Fall 2023 Challenges in Real Estate

Interest rates have risen and the inventory of housing continues to dwindle causing a seller’s market to some degree. Higher interest rates have forced many buyers to the sidelines hoping for some sort of reprieve. Sellers are seeing prices climb but many aren’t wanting to wade into a new home with a new higher interest rates so homes are not going on the market as fast as they once were.

 

Dave Ramsey, a national financial talk show host with a multi-decade real estate business, gave details on the national real estate picture. It’s rosy for the buyers.

 

“Folks are saying they are going to sit on the sidelines and wait on buying because they think house prices are going to go down,” Ramsey said. “House prices are caused by one thing and one thing only – supply and demand. How many houses are for sale versus how many buyers there are.”

He noted that there are fewer buyers in a bad economy with high interest rates but “there still has to be less buyers than houses for the price to go down. And that’s not going to happen.”

 

There are five million more 35 year olds right now in the Millennial generation – the prime house buying demographic – than in 2007. There are 128 million households right not compared to 116 million in 2007.

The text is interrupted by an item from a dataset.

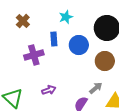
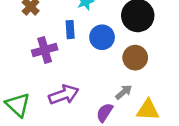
purple arrow: (49, 90) -> (64, 95), size x1.6

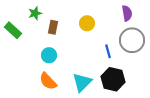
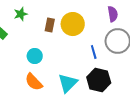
yellow circle: (87, 23) -> (73, 24), size x1.5
brown rectangle: (53, 27) -> (50, 25), moved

“There are 12 million more households operating that need a house. And in 2007 there were 2.1 million new housing starts and this year there are only 1.4 million new housing starts. Inventory is at half. The number of buyers would have to go down so dramatically before house prices go down. House prices went up nationally 32 percent in 2020, 18 percent in 2021 and seven percent in 2022. 2023 is projected at five percent increase. Every year for the next five years there will be fewer houses for sale than buyers to buy them driving the price up. Housing prices are going to go up for the next five years. If you’re ready to buy and in good shape financially, you need to buy now. Don’t wait on housing prices to go down. They are not coming down.”

 

Tim Hurst, COO of Own Mortgage is working to find ways to help buyers with mortgages in the challenging real estate environment.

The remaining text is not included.